Supercritical CO2 extract of Cinnamomum zeylanicum: chemical characterization and antityrosinase activity.

The volatile oil of the bark of Cinnamomum zeylanicum was extracted by means of supercritical CO2 fluid extraction in different conditions of pressure and temperature. Its chemical composition was characterized by GC-MS analysis. Nineteen compounds, which in the supercritical extract represented >95% of the oil, were identified. (E)-Cinnamaldehyde (77.1%), (E)-beta-caryophyllene (6.0%), alpha-terpineol (4.4%), and eugenol (3.0%) were found to be the major constituents. The SFE oil of cinnamon was screened for its biological activity about the formation of melanin in vitro. The extract showed antityrosinase activity and was able to reduce the formation of insoluble flakes of melanin from tyrosine. The oil also delayed the browning effect in apple homogenate. (E)-Cinnamaldehyde and eugenol were found to be mainly responsible of this inhibition effect.

Degradation of juglone by Pleurotus sajor-caju.
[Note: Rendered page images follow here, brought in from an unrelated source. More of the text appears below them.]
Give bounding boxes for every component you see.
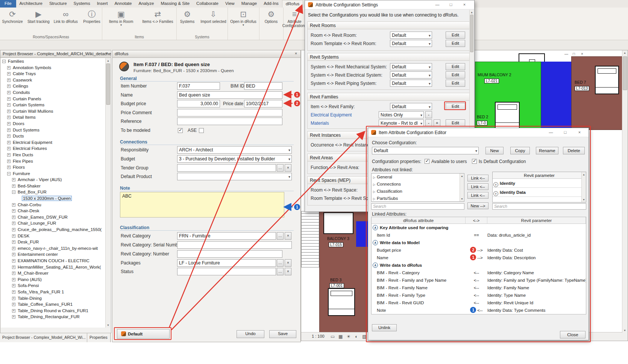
linked-attr-row[interactable]: BIM - Revit - Family Name<--Identity: Fa…: [372, 284, 586, 292]
electrical-equipment-link[interactable]: Electrical Equipment: [311, 112, 352, 118]
tree-item[interactable]: +Duct Systems: [1, 127, 105, 133]
tree-item[interactable]: +Piano (AUS): [1, 276, 105, 283]
name-field[interactable]: Bed queen size: [177, 91, 282, 99]
configuration-select[interactable]: Default: [372, 147, 479, 154]
copy-configuration-button[interactable]: Copy: [510, 147, 530, 154]
add-mapping-button[interactable]: +: [434, 119, 440, 127]
expand-icon[interactable]: ▷: [373, 174, 377, 181]
expand-icon[interactable]: +: [12, 209, 15, 213]
ribbon-tab-massing-site[interactable]: Massing & Site: [157, 0, 193, 8]
tree-item[interactable]: +Chair-Corbu: [1, 202, 105, 208]
dialog-title-bar[interactable]: Item Attribute Configuration Editor — □ …: [368, 128, 589, 137]
packages-field[interactable]: LF - Loose Furniture: [177, 259, 276, 267]
linked-attr-row[interactable]: BIM - Revit - Family and Type Name<--Ide…: [372, 276, 586, 284]
ribbon-tab-systems[interactable]: Systems: [70, 0, 94, 8]
linked-attr-row[interactable]: Item Id==Data: drofus_article_id: [372, 231, 586, 239]
expand-icon[interactable]: +: [12, 259, 15, 263]
reference-field[interactable]: [177, 118, 282, 125]
linked-attr-row[interactable]: Name1-->Identity Data: Description: [372, 254, 586, 261]
linked-attr-group[interactable]: ∧Write data to Model: [372, 239, 586, 246]
scale-control[interactable]: 1 : 100: [301, 332, 328, 338]
delete-configuration-button[interactable]: Delete: [563, 147, 585, 154]
tree-item[interactable]: +Cruce_de_poleas__Pulling_machine_1550(: [1, 227, 105, 233]
note-textarea[interactable]: ABC: [120, 192, 284, 217]
ribbon-tab-collaborate[interactable]: Collaborate: [193, 0, 222, 8]
open-in-drofus-button[interactable]: ⊡ Open in dRofus ▾: [228, 8, 259, 32]
tree-item[interactable]: +Chair_Eames_DSW_FUR: [1, 214, 105, 221]
expand-icon[interactable]: +: [12, 284, 15, 287]
room-bed-7[interactable]: BED 7 L7-013: [571, 56, 623, 130]
linked-attr-row[interactable]: Budget price2-->Identity Data: Cost: [372, 246, 586, 254]
view-minimize-icon[interactable]: —: [564, 52, 568, 56]
expand-icon[interactable]: +: [7, 97, 11, 101]
edit-button[interactable]: Edit: [446, 119, 465, 127]
expand-icon[interactable]: +: [12, 309, 15, 313]
expand-icon[interactable]: +: [12, 240, 15, 244]
tree-item[interactable]: +EXAMINATION COUCH - ELECTRIC: [1, 258, 105, 264]
notes-only-select[interactable]: Notes Only: [379, 111, 424, 118]
tree-vertical-scrollbar[interactable]: ▲ ▼: [105, 58, 111, 328]
expand-icon[interactable]: +: [12, 203, 15, 207]
tree-item[interactable]: +emeco_navy-r-_chair_111n_by-emeco-wit: [1, 245, 105, 252]
linked-attr-row[interactable]: Note1<--Identity Data: Type Comments: [372, 307, 586, 314]
close-icon[interactable]: ×: [573, 128, 586, 137]
new-attribute-button[interactable]: New -->: [467, 202, 488, 209]
revit-category-field[interactable]: FRN - Furniture: [177, 232, 276, 240]
tree-item[interactable]: 1530 x 2030mm - Queen: [1, 195, 105, 202]
unlink-button[interactable]: Unlink: [372, 324, 397, 331]
expand-icon[interactable]: +: [12, 184, 15, 188]
revit-category-clear-button[interactable]: ×: [285, 232, 291, 240]
list-scrollbar[interactable]: ▲ ▼: [460, 174, 464, 201]
packages-clear-button[interactable]: ×: [285, 259, 291, 267]
collapse-circle-icon[interactable]: ∧: [373, 240, 378, 245]
link-button[interactable]: Link <--: [467, 192, 488, 199]
detail-level-icon[interactable]: ▭: [329, 332, 336, 341]
expand-icon[interactable]: +: [7, 110, 11, 113]
tree-item[interactable]: +Sofa-Pensi: [1, 282, 105, 289]
linked-attr-group[interactable]: ∧Key Attribute used for comparing: [372, 224, 586, 231]
keynote-select[interactable]: Keynote - Rvt to dl: [379, 119, 424, 127]
ribbon-tab-drofus[interactable]: dRofus: [282, 0, 303, 8]
linked-attr-group[interactable]: ∧Write data to dRofus: [372, 261, 586, 269]
expand-icon[interactable]: +: [7, 147, 11, 150]
link-to-drofus-button[interactable]: ∞ Link to dRofus: [52, 8, 79, 32]
expand-icon[interactable]: +: [7, 66, 11, 69]
tree-item[interactable]: +Curtain Systems: [1, 102, 105, 108]
chevron-down-icon[interactable]: ∨: [493, 191, 498, 196]
expand-icon[interactable]: +: [7, 72, 11, 76]
item-family-mapping-select[interactable]: Default: [390, 103, 432, 110]
scroll-down-icon[interactable]: ▼: [460, 196, 464, 201]
linked-attr-row[interactable]: BIM - Revit - Revit GUID<--Identity: Rev…: [372, 299, 586, 307]
save-button[interactable]: Save: [269, 330, 296, 338]
tree-item[interactable]: +Table_Dining Round w Chairs_FUR1: [1, 308, 105, 314]
room-mapping-select[interactable]: Default: [390, 32, 432, 39]
maximize-icon[interactable]: □: [558, 128, 572, 137]
packages-browse-button[interactable]: …: [277, 259, 284, 267]
expand-icon[interactable]: +: [7, 79, 11, 82]
expand-icon[interactable]: +: [12, 278, 15, 281]
tree-item[interactable]: +Table_Coffee_Eames_FUR1: [1, 301, 105, 308]
minimize-icon[interactable]: —: [544, 128, 558, 137]
shadows-icon[interactable]: ◐: [353, 332, 360, 341]
tree-item[interactable]: +Table_Dining_Rectangular_FUR: [1, 314, 105, 320]
edit-button[interactable]: Edit: [446, 32, 465, 39]
price-date-field[interactable]: 10/02/2017: [244, 100, 282, 107]
expand-icon[interactable]: +: [12, 315, 15, 319]
scroll-down-icon[interactable]: ▼: [582, 197, 586, 202]
group-label-rooms[interactable]: Rooms/Spaces/Areas: [0, 35, 102, 39]
tree-item[interactable]: −Furniture: [1, 171, 105, 177]
file-tab[interactable]: File: [0, 0, 16, 8]
properties-button[interactable]: ⓘ Properties: [80, 8, 103, 32]
column-drofus-attribute[interactable]: dRofus attribute: [372, 217, 466, 224]
expand-icon[interactable]: +: [12, 272, 15, 275]
edit-button[interactable]: Edit: [446, 80, 465, 87]
link-button[interactable]: Link <--: [467, 183, 488, 190]
budget-price-field[interactable]: 3,000.00: [177, 100, 220, 107]
ribbon-tab-analyze[interactable]: Analyze: [135, 0, 157, 8]
expand-icon[interactable]: +: [7, 153, 11, 157]
tender-group-field[interactable]: [177, 164, 276, 172]
column-direction[interactable]: <->: [466, 217, 487, 224]
tree-item[interactable]: +Annotation Symbols: [1, 65, 105, 71]
group-label-systems[interactable]: Systems: [177, 35, 228, 39]
expand-icon[interactable]: +: [12, 222, 15, 225]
The toxic naphthoquinone juglone (5-hydroxy-1,4-naphthoquinone) is efficiently degraded by the ligninolytic fungus Pleurotus sajor-caju, as demonstrated by the total bleaching within 9 d of a conventional liquid culture medium supplemented with 0.6 mM juglone. The oxidative degradation involves the production of hydrogen peroxide arising from both enzymic and non-enzymic oxidation reactions, promoted by the fungus. Juglone is not directly attacked by the oxidative enzymes of the ligninolytic machinery of P. sajor-caju, such as laccase, manganese peroxidase and arylalcohol oxidase. On the other hand, this naphthoquinone is a good substrate for a reductase, which triggers an auto-oxidative process producing reactive oxygen species and leading to juglone degradation. The degradation process continues to completion by means of a direct, presumably non-catalysed reaction with hydrogen peroxide.

3-hydroxykynurenine as a substrate/activator for mushroom tyrosinase.
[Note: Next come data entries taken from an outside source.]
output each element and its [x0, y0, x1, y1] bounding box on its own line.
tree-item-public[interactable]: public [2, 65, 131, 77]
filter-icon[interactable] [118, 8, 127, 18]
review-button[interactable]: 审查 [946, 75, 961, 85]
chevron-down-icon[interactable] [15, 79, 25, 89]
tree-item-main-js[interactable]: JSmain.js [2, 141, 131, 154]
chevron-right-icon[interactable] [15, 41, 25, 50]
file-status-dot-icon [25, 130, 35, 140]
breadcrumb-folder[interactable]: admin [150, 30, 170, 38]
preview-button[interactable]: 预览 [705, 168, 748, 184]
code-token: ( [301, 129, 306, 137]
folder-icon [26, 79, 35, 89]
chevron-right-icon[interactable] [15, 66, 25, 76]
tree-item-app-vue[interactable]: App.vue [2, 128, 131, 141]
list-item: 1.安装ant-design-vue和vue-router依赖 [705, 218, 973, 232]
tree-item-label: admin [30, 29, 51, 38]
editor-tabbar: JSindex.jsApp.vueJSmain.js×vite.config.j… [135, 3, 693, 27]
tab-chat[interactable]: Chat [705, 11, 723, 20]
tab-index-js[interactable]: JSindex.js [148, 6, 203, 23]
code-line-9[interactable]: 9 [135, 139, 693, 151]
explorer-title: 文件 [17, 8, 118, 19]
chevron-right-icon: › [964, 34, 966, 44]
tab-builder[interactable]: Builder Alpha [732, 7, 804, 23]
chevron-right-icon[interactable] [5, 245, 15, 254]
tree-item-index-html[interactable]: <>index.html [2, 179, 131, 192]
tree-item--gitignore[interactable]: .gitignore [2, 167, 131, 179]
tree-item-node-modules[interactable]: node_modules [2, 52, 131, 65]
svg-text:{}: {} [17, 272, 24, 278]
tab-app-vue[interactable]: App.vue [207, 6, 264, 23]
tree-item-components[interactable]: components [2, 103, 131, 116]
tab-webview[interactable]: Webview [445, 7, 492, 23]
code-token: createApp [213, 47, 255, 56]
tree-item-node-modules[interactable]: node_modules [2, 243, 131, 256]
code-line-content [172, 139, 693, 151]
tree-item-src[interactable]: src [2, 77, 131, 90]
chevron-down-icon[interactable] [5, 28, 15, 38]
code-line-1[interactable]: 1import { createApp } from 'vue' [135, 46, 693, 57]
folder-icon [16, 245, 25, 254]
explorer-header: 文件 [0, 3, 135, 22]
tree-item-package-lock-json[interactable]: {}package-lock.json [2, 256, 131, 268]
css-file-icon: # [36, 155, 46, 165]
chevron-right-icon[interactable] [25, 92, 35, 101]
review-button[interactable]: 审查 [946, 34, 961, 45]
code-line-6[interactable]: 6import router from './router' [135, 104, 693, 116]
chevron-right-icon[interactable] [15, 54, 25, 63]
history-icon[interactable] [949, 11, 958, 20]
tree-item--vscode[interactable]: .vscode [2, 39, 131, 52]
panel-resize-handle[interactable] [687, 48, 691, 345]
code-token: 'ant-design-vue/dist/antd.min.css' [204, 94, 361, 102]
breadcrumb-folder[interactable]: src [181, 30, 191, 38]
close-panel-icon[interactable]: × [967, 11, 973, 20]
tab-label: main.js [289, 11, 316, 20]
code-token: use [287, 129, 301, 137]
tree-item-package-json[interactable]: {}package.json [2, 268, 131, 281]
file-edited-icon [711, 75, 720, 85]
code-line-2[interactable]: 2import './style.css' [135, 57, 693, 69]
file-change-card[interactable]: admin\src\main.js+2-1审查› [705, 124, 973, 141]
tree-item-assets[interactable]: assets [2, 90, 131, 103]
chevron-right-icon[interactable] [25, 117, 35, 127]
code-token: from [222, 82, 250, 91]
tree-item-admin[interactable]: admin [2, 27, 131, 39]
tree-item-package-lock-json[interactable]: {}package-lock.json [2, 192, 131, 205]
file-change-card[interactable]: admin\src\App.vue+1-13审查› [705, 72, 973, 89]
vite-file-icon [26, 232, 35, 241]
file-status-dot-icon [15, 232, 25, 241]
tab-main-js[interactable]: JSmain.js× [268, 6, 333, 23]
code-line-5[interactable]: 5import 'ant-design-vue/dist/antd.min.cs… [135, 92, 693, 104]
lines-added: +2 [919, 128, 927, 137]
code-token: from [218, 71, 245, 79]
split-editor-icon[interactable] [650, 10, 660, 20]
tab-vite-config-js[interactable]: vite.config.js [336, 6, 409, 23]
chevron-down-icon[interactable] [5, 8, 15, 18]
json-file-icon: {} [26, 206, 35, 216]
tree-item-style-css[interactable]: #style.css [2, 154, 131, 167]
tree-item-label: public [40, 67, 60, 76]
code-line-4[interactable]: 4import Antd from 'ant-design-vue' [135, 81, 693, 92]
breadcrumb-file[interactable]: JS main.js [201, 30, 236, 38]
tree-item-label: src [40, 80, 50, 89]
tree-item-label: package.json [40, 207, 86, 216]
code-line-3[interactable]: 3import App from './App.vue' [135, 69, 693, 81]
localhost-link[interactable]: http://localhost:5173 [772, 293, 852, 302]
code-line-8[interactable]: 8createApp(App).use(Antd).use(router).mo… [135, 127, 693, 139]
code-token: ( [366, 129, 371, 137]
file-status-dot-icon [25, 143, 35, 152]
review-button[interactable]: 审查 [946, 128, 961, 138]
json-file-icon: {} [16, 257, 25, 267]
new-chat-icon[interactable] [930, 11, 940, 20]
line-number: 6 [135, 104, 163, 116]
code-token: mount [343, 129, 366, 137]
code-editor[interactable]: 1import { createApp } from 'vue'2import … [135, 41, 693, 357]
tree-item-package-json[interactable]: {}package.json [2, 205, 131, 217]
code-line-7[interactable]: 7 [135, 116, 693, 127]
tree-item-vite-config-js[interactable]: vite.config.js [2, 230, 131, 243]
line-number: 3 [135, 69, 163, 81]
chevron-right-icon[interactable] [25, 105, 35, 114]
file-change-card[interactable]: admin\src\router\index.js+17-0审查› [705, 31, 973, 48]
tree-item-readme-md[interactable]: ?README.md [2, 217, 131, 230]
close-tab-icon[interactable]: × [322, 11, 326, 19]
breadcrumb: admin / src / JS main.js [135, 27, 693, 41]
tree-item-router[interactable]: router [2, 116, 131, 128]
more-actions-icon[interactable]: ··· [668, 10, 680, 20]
3-Hydroxykynurenine is a tryptophan metabolite with an o-aminophenol structure. It is both a tyrosinase activator and a substrate, reducing the lag phase, stimulating the monophenolase activity, and being oxidized to xanthommatin. In the early stage of monophenol hydroxylation, catechol accumulation takes place, whereas 3-hydroxykynurenine is substantially unchanged and no significant amounts of the o-quinone are produced. These results suggest an activating action of 3-hydroxykynurenine toward o-hydroxylation of monophenols. 3-Hydroxykynurenine could therefore well act as a physiological device to control phenolics metabolism to catechols and quinonoids.
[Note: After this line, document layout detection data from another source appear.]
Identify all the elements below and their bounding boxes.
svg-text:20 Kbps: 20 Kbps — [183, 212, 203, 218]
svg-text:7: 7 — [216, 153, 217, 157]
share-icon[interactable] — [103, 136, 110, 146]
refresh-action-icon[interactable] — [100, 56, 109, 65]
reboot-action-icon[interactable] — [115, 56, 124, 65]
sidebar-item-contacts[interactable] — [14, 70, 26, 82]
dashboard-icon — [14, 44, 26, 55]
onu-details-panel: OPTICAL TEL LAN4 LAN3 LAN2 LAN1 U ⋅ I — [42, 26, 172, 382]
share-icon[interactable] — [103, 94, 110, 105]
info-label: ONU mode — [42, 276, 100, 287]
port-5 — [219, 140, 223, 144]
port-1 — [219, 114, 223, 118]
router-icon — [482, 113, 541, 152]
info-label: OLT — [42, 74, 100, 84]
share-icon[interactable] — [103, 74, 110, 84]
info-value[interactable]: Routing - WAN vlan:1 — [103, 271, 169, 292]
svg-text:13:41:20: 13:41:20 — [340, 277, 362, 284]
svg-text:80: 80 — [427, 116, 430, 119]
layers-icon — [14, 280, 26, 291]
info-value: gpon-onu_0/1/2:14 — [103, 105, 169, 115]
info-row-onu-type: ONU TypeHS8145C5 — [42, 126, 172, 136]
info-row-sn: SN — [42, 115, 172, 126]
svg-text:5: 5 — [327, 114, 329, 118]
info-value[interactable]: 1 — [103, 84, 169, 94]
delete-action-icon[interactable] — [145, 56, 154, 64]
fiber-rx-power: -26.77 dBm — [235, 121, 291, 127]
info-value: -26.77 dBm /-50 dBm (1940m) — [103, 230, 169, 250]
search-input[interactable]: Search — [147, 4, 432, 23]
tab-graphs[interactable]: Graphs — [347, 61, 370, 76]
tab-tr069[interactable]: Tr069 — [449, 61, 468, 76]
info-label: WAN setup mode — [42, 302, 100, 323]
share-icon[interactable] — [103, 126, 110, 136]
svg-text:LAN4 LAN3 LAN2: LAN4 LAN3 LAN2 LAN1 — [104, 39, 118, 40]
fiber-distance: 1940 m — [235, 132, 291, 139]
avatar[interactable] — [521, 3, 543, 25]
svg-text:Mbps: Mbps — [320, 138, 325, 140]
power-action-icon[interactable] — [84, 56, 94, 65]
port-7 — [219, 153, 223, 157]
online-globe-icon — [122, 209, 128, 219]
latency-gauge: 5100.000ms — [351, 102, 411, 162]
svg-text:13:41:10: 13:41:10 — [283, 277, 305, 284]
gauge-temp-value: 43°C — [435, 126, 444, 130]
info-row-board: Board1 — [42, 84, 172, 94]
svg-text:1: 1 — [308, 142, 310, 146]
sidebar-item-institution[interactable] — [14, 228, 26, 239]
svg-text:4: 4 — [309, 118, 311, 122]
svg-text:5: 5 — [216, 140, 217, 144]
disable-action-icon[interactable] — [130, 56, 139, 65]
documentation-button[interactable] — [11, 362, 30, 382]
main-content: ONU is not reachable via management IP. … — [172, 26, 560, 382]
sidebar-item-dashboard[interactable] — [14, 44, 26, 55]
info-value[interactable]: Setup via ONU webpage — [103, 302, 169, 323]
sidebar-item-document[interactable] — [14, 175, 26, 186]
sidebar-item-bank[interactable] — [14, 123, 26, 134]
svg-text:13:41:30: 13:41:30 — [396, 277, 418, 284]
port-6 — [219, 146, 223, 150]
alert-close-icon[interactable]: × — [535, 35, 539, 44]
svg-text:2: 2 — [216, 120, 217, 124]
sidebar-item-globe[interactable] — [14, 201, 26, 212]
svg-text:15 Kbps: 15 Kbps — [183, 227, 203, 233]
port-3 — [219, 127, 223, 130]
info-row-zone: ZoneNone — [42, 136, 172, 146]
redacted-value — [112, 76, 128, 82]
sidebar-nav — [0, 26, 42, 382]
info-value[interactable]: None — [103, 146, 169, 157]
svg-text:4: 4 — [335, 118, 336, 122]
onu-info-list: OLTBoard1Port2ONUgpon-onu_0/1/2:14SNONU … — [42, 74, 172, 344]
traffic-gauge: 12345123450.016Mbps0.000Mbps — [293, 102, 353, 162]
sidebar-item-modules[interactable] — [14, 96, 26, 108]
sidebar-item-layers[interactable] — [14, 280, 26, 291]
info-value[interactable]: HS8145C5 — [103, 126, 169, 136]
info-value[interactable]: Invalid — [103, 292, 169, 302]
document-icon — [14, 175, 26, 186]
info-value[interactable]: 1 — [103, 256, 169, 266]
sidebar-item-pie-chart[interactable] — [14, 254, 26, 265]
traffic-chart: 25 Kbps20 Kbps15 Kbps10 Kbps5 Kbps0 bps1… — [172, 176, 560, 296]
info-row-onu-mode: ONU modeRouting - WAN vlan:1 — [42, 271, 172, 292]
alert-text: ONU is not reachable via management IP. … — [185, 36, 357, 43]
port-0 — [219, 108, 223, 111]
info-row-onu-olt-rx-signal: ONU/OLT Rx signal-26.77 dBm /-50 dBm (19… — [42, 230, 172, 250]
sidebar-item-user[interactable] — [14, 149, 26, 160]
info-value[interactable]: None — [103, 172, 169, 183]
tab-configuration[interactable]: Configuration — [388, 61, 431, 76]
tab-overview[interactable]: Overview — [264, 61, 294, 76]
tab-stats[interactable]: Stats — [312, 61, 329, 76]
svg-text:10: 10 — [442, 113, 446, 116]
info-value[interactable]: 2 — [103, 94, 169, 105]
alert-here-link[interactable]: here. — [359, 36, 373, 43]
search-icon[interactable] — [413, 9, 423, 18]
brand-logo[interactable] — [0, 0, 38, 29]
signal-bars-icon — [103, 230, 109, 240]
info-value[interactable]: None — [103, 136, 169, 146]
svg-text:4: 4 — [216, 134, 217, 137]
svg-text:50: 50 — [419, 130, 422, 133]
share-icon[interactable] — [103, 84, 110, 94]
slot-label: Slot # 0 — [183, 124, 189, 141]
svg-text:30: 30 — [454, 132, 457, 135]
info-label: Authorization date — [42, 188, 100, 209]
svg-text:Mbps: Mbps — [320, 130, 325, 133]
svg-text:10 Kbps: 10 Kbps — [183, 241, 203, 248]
Tyrosinase inhibition: general and applied aspects.

The active site of tyrosinase is described with a view to depicting its interactions with substrates and inhibitors. Occurrence and mechanism(s) of tyrosinase-mediated browning of agrofood products are reviewed, with regard to both enzymic and chemical reactions, and their control, modulation, and inhibition. Technical and applicational implications are discussed.